The Purpose of this Post
The purpose of this post is to be an introduction to analyzing Reddit’s data through the use of the R Programming language. With regards to my own motivation, I’m developing my skills as a data scientist and am open to feedback on the process.
Data Mining Reddit using Python
Source: Reddit Data Mining Script
Essentially, I threw together this Python script to scrape the I thought was the most useful without making it terribly complicated.
The Reddit JSON Wiki was really helpful when I was creating this script. Operation is relatively
simple - put the list of attributes you want in the ‘want’ array and watch it run. There are a few customized
options that I found useful (run
python parseReddit.com --help if you want to see them). After running
the script, here is a sample of the data I get:
I should note that the dataset for this is not nearly complete as it was only taken over a couple of days every 15 minutes - remember that the purpose of this post is just to familiarize the reader with the techniques for collecting and analyzing Reddit’s data on their own. In this post, I have tried my best not to make inferences about the data that would be affected by the lack of data.
Analysis Using R
After importing the data into R, we can view the summary of the data as follows:
> results <- read.csv("~/Developer/Data Mining/Reddit/results.csv") > summary(results) domain subreddit author score over_18 downs created_utc num_comments ups i.imgur.com :14673 funny : 6452 EntertheWu-Tang: 235 Min. : 0.0 False:54031 Min. :0 Min. :1.409e+09 Min. : 0.0 Min. : 0.0 imgur.com : 6903 AskReddit : 5805 m0rris0n_hotel : 162 1st Qu.: 25.0 True : 1204 1st Qu.:0 1st Qu.:1.409e+09 1st Qu.: 6.0 1st Qu.: 25.0 self.AskReddit : 5805 pics : 3886 __mck__ : 152 Median : 124.0 Median :0 Median :1.409e+09 Median : 23.0 Median : 124.0 youtube.com : 3450 aww : 3742 mrojek : 148 Mean : 694.7 Mean :0 Mean :1.409e+09 Mean : 170.8 Mean : 694.7 self.WritingPrompts: 1360 todayilearned: 2452 IpMedia : 134 3rd Qu.: 887.0 3rd Qu.:0 3rd Qu.:1.409e+09 3rd Qu.: 95.0 3rd Qu.: 887.0 self.Showerthoughts: 1195 videos : 2313 Tanglebrook : 113 Max. :6355.0 Max. :0 Max. :1.410e+09 Max. :15197.0 Max. :6355.0 (Other) :21849 (Other) :30585 (Other) :54291
As you would probably expect, the most frequent top links on Reddit are from Imgur, composing almost half of the front page links. Another interesting metric is the median number of comments on front page posts coming out to be only 23, which seems rather low to me. Let’s do a little data visualization to get a better idea of what’s going on here.
First, let’s take a random sample of 100 from our dataset.
> results_sample = results[sample(nrow(results),100),]
Using a scatterplot matrix, we can view some of the attributes I think are interesting and see if we can spot any relationships:
> pairs(~as.integer(subreddit)+score+num_comments,data=results_sample, main="Scatterplot Matrix")
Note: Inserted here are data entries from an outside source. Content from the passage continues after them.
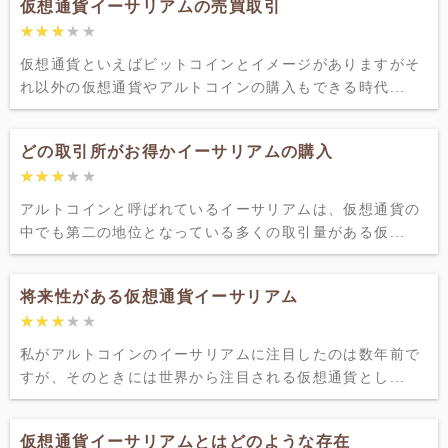
仮想通貨イーサリアムの売買取引
★★★★★
★★★★★
仮想通貨といえばビットコインとイメージがありますがそ
れ以外の仮想通貨やアルトコインの購入もできる時代...
どの取引所がお得かイーサリアムの購入
★★★★★
★★★★★
アルトコインと呼ばれているイーサリアムは、仮想通貨の
中でも第二の地位となっている多くの取引量がある仮...
将来性がある仮想通貨イーサリアム
★★★★★
★★★★★
私がアルトコインのイーサリアムに注目したのは数年前で
すが、そのときには世界から注目される仮想通貨とし...
仮想通貨イーサリアムとはどのような存在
After viewing this scatterplot, it is clear that we need to clean some of the data. This is valid as long as we don’t introduce any biases in the data. If you recall, we are interested in only the most popular posts on Reddit. Therefore, I’m going to scrub away any data that didn’t get a sufficiently high score to make a difference.
results_sample = results_sample[results_sample$score > 50, ]
As a teaser until the next post, here is the correlation matrix for some of the interesting variables in this dataset.
> library(ggplot2) > library(reshape2) > corr_data = results_sample[,c(1,2,3,4, 5)] > qplot(x=Var1, y=Var2, data=melt(cor(corr_data, use="p")), fill=value, geom="tile") + + scale_fill_gradient2(limits=c(-1, 1))
As you can see, the subreddit, the domain the link was posted under, and whether or not the link was marked NSFw are obviously very strongly correlated (for instance, most top links in the ‘pics’ subreddit will be dominated by links of Imgur, etc). For the rest of the attributes, however, there does not seem to be a very strong correlation.
Currently, I am collecting more data over a longer period of time to perform some analysis on using R - I am still very interested in answering questions that require a complete dataset to answer.